We watch the news and form our opinions. The verdicts are black and white and blame resonates like a sword in the hearts of tongue slayers. We try to survive in the melee as the world becomes a melting pot. I, too, see the corruption and complacency. Only in America! How sad to work so hard and believe in your heritage, only to have it destroyed overnight. Racism reveals frustration and pain but my two personal stories reveal something much different.
In 1960, my mother was a socialite in our community. My Stepdad, a rising realtor, worked too many hours establishing his career to deal with children either, so Mom hired a cleaning lady to help with the housework. A black woman, Lilly Best, eventually became more involved in our family’s everyday life. At twelve years old, I learned to respect my elders, regardless of their color. I came home from school and Lilly ruled the roost. Like it or not, I did what I was told to do. I grew up under the careful eye of this woman—yes, a different race than I, but she was one who I learned to know and deeply admire. I never met her family but I know she spent more time in our home than her own. God bless her in heaven!

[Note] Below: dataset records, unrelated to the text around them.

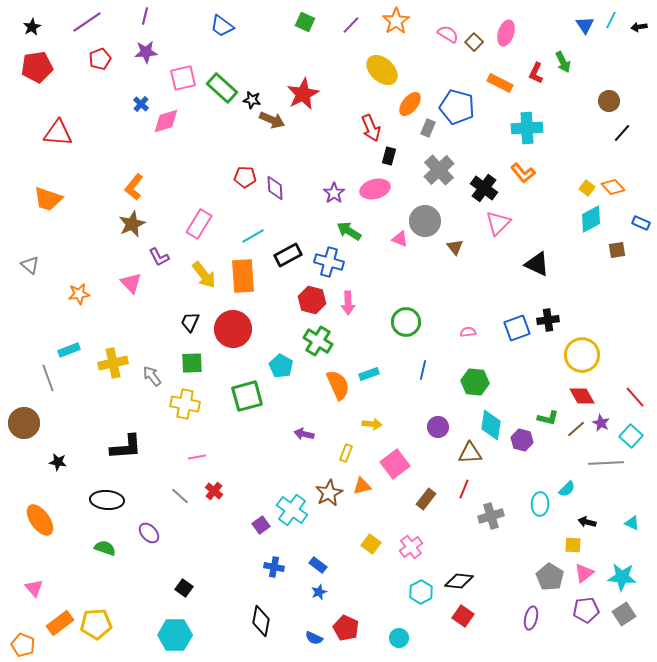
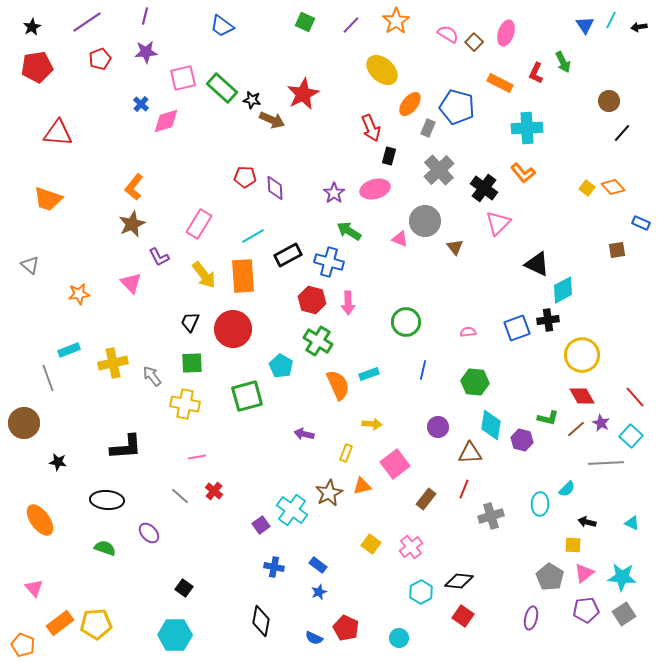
cyan diamond at (591, 219): moved 28 px left, 71 px down
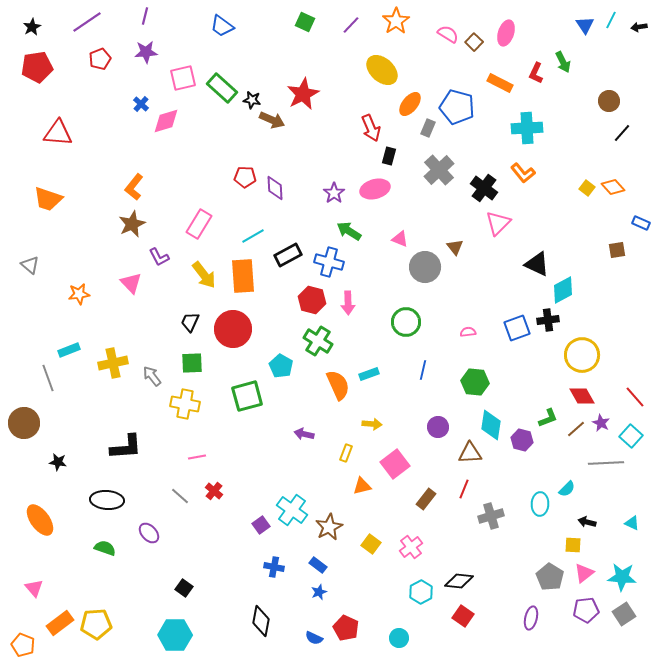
gray circle at (425, 221): moved 46 px down
green L-shape at (548, 418): rotated 35 degrees counterclockwise
brown star at (329, 493): moved 34 px down
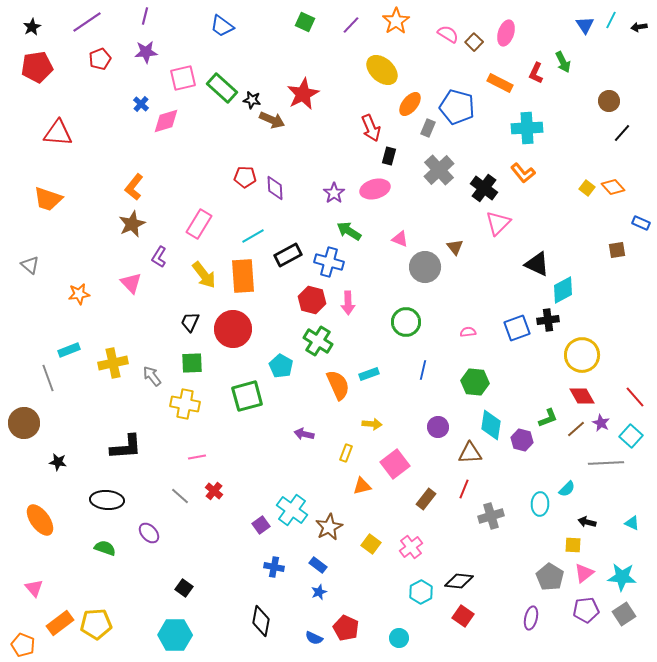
purple L-shape at (159, 257): rotated 60 degrees clockwise
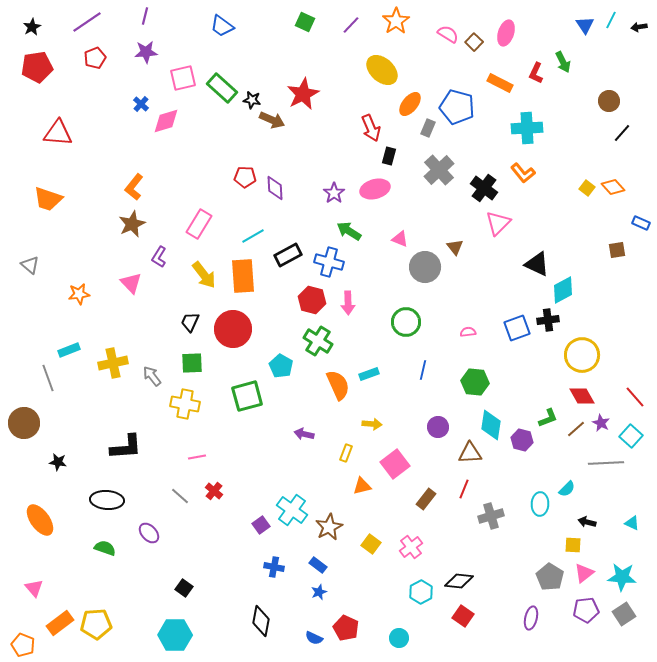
red pentagon at (100, 59): moved 5 px left, 1 px up
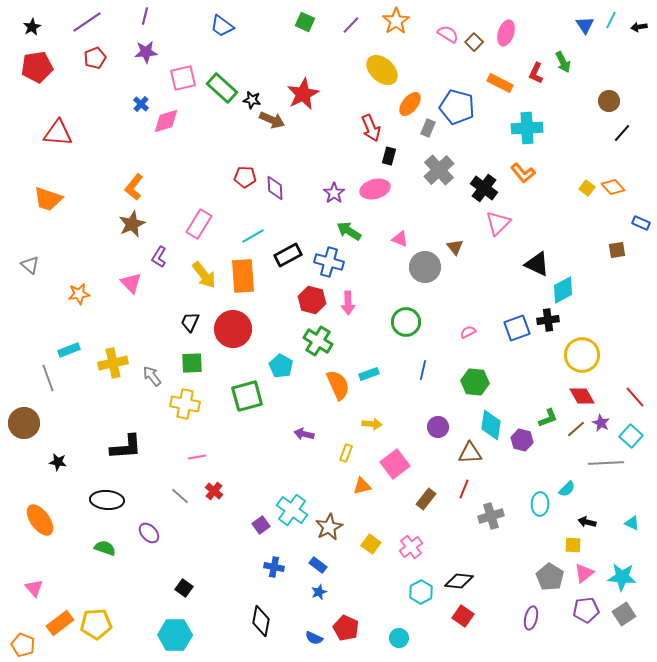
pink semicircle at (468, 332): rotated 21 degrees counterclockwise
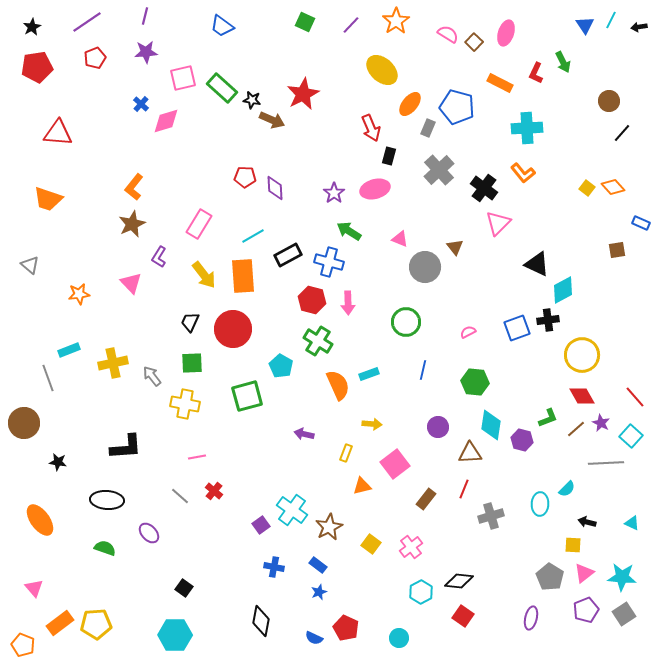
purple pentagon at (586, 610): rotated 15 degrees counterclockwise
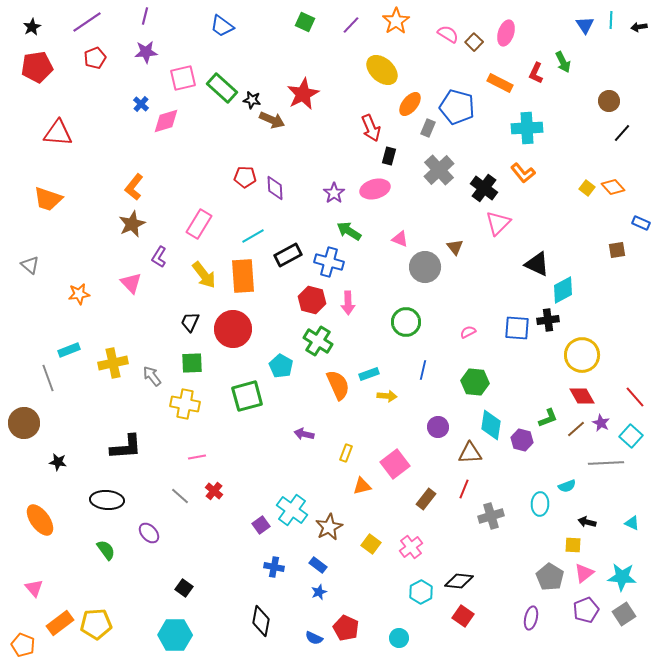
cyan line at (611, 20): rotated 24 degrees counterclockwise
blue square at (517, 328): rotated 24 degrees clockwise
yellow arrow at (372, 424): moved 15 px right, 28 px up
cyan semicircle at (567, 489): moved 3 px up; rotated 24 degrees clockwise
green semicircle at (105, 548): moved 1 px right, 2 px down; rotated 35 degrees clockwise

Then, in high school, my life was occupied in design and architecture classes. I didn’t have time for those who bullied, got into fights, or gang-related activities. But one day on the school grounds, a kid approached me and pushed me down. Carleton Coates, a heck of a guy, stepped in front of me and told the boy, “If you want a piece of him, you’ll have to go through me.” I stood up in awe, amazed at the sequence of events. It was almost as though an angel had come to my rescue. I lost contact with Carleton after graduation. His race was black, but he was my good friend and peer. He came to my rescue the one time I was in dire need. I’d like to find him today and shake his hand.

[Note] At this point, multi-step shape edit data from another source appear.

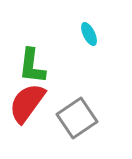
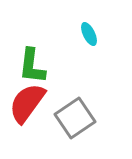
gray square: moved 2 px left
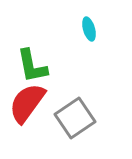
cyan ellipse: moved 5 px up; rotated 10 degrees clockwise
green L-shape: rotated 18 degrees counterclockwise
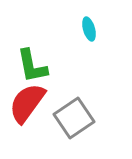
gray square: moved 1 px left
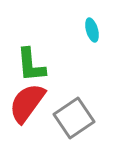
cyan ellipse: moved 3 px right, 1 px down
green L-shape: moved 1 px left, 1 px up; rotated 6 degrees clockwise
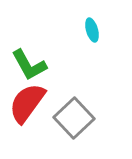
green L-shape: moved 2 px left; rotated 24 degrees counterclockwise
gray square: rotated 9 degrees counterclockwise
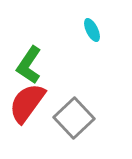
cyan ellipse: rotated 10 degrees counterclockwise
green L-shape: rotated 63 degrees clockwise
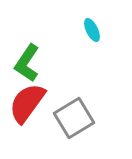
green L-shape: moved 2 px left, 2 px up
gray square: rotated 12 degrees clockwise
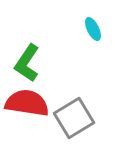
cyan ellipse: moved 1 px right, 1 px up
red semicircle: rotated 63 degrees clockwise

My point is we all need each other and not just today or tomorrow but throughout our lifetime. Our lives, through God, receives that of which our souls need. I’ve tried to instill in this message that your birth certificate says the same as mine – a US citizen – we are born equal. Other people don’t determine our value; God does. What we do with ourselves controls our future, so let’s ruin racism—it’s wrong!
If we have God in our hearts, our tongues will sing in harmony. But without His presence, we are merely peasants lost in a desert bearing the sweltering heat and praying to our conscience.